The constant aim of Greek culture, as of the Chinese and the Indian, had been to keep the power in the hands of the “wise man”, the philosopher, the Brahmin or the Mandarin, and after him with the nobleman or aristocrat, and by this means the character of their culture has been preserved. In Greece as in Rome and in modern England, the rise of a plutocracy had transferred the power to the merchant, and the decline of culture into material civilization had followed.



……. Now I was made to renounce my own will, to surrender, the inmost centre of my being. Each renunciation had been dragged out of me painfully against my own will.
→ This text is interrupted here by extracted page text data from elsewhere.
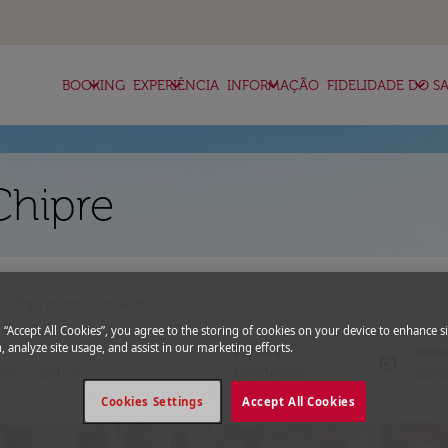
keyboard_arrow_down
keyboard_arrow_down
keyboard_arrow_down
keyboard_arrow_down
BOOKING
EXPERIÊNCIA
INFORMAÇÃO
FIDELIDADE DO SA
Chipre
expand_more
Código promocional
g “Accept All Cookies”, you agree to the storing of cookies on your device to enhance si
, analyze site usage, and assist in our marketing efforts.
Partida
Volt
today
fc-booking-departure-date-aria-l
fc-bo
15/08/2026
22/0
Cookies Settings
Accept All Cookies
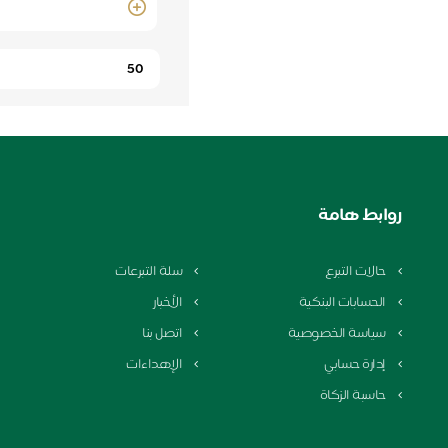
Quantity
روابط هامة
حالات التبرع
سلة التبرعات
الحسابات البنكية
الأخبار
سياسة الخصوصية
اتصل بنا
إدارة حسابي
الإهداءات
حاسبة الزكاة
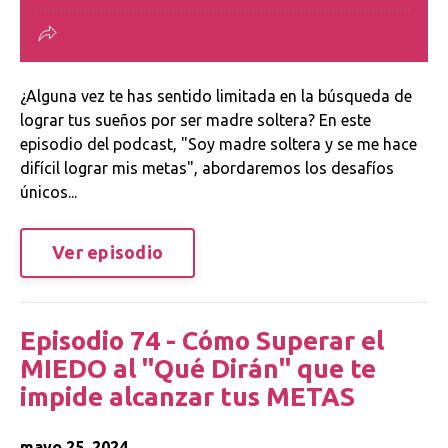
¿Alguna vez te has sentido limitada en la búsqueda de
lograr tus sueños por ser madre soltera? En este
episodio del podcast, "Soy madre soltera y se me hace
difícil lograr mis metas", abordaremos los desafíos
únicos...
Ver episodio
Episodio 74 - Cómo Superar el
MIEDO al "Qué Dirán" que te
impide alcanzar tus METAS
mayo 25, 2024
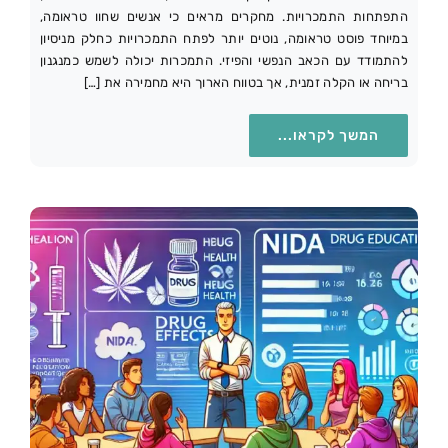
התפתחות התמכרויות. מחקרים מראים כי אנשים שחוו טראומה,
במיוחד פוסט טראומה, נוטים יותר לפתח התמכרויות כחלק מניסיון
להתמודד עם הכאב הנפשי והפיזי. התמכרות יכולה לשמש כמנגנון
בריחה או הקלה זמנית, אך בטווח הארוך היא מחמירה את […]
המשך לקראו...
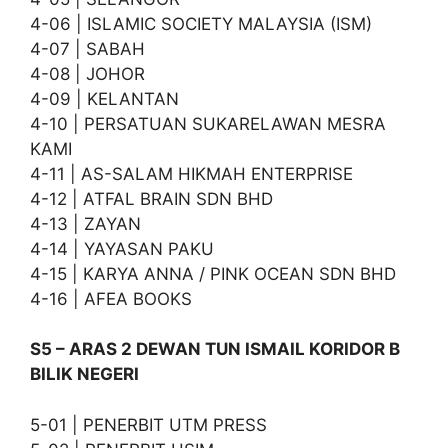
4-06 | ISLAMIC SOCIETY MALAYSIA (ISM)
4-07 | SABAH
4-08 | JOHOR
4-09 | KELANTAN
4-10 | PERSATUAN SUKARELAWAN MESRA
KAMI
4-11 | AS-SALAM HIKMAH ENTERPRISE
4-12 | ATFAL BRAIN SDN BHD
4-13 | ZAYAN
4-14 | YAYASAN PAKU
4-15 | KARYA ANNA / PINK OCEAN SDN BHD
4-16 | AFEA BOOKS
S5 – ARAS 2 DEWAN TUN ISMAIL KORIDOR B
BILIK NEGERI
5-01 | PENERBIT UTM PRESS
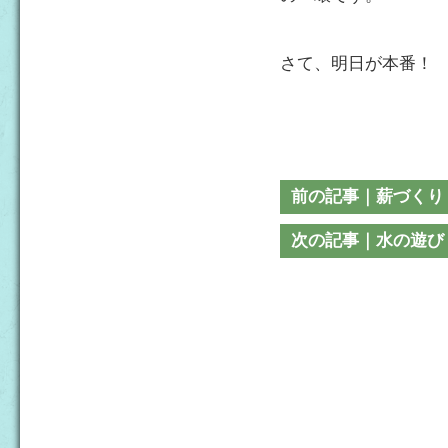
さて、明日が本番！
前の記事｜薪づくり
次の記事｜水の遊び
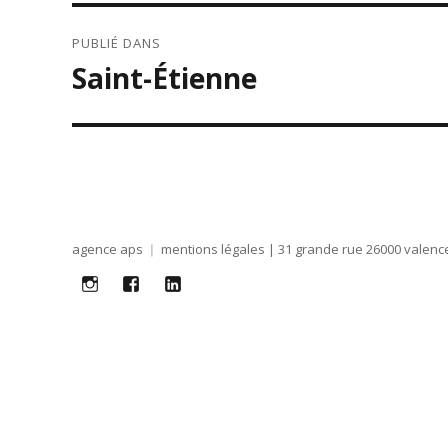
NAVIGATION
PUBLIÉ DANS
DE
Saint-Étienne
L’ARTICLE
agence aps
mentions légales
| 31 grande rue 26000 valence
i
f
lk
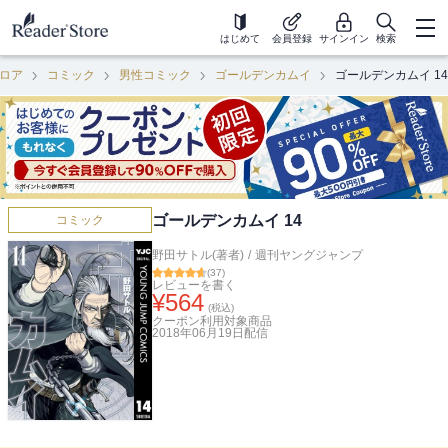
はじめて
会員登録
サインイン
検索
ロア
コミック
男性コミック
ゴールデンカムイ
ゴールデンカムイ 14
ゴールデンカムイ 14
コミック
野田サトル(著者)
/
週刊ヤングジャンプ
(
37
)
レビューを書く
¥
564
(税込)
クーポン利用対象商品
2018年06月19日
配信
I had struggled against it and felt it as an invasion of my being by an alien power. There was indeed something terrifying in this power which had entered into my life and which would not be refused. It had revealed itself to me as love, but I knew now that it was a love which demanded everything, and which was a torment if it was resisted. Once the surrender had been made, that power took over the direction of my life. I had been striving to come to terms with it, to allot it a certain place in my life but it had shown me that it would accept no compromise. I had wanted to keep my own will and to direct my own life; but now I had been forced to surrender. I had placed my life in the hands of a power which had been infinitely beyond me and I knew from this time that the sole purpose of my life must be to leave myself in those hands and to allow my soul to be governed by that will.

I could never doubt after this that behind all the accidents of this life, behind all the pain and the conflict, there was a definite power at work which was shaping human destiny. The pain and the conflict arose from the resistance of the human will to this power, and this resistance in turn was due to our blindness. We were held captive by the material world, the world of reason and common sense; only when we had broken with the illusion of this world and faced the reality which was hidden in the depths of our being could we find peace.



… from a Christian point of view the importance of Indian philosophy can hardly be over-estimated. It marks the supreme achievement of the human mind in the natural order in it's quest of a true conception of God.

The idea of God which is found in Sankara, the great doctor of the Vedanta, is almost identical with that of St Thomas. According to him God is sacchidananda, that is, absolute Being (sat), absolute knowledge (chit), and absolute bliss (ananda). He is eternal, infinite, unchanging, incomprehensible, the One “without a second”. ……. Before this inexpressible mystery we can only say, “Neti, Neti”, “Not this, Not that”. And yet, and this is the very starting point of all Indian thought, this absolute, incomprehensible mystery of Brahma is one with the mystery which lies at the heart of our human life. Brahma is the Atma. He is the true Self of every man; each of us can find his true being only in God.

And so the whole movement of Hindu philosophy culminates in the practice of Yoga, the search for “union” with God. It is not like Greek philosophy primarily a speculative theory; it is, …… a way of salvation. It's purpose is not merely to know about God, but to know God as God knows himself, to participate in the divine nature.



…… the Indian concept of the Atma is the Chinese idea of the Tao. The word Tao simply means the “way” …….. it came to be used absolutely for the Principle which governs the universe. It is the beginning and end of all things, at once transcendent and immanent, sustaining and directing all things by it's inherent power and yet so utterly beyond them that it cannot even properly be named.



If we are ever to find peace either in ourselves or in the world we shall have to learn again that ancient wisdom which alone can give man peace with nature and with God, and which was summed up by Dostoevsky in the words of the Prior of the monastery in which the Brothers Karamazov met: “Brothers, have no fear of men’s sin. Love a man even in his sin, for that is the semblance of divine love, and is the highest love on earth. Love all God’s creation, the whole and every grain of sand in it. Love every leaf and every ray of God’s light. Love the animals, love the plants, love everything. If you love everything you will perceive the divine mystery in things. Once you perceive it, you will begin to comprehend it better every day. And you will come at last to love the whole world with an all-embracing love.”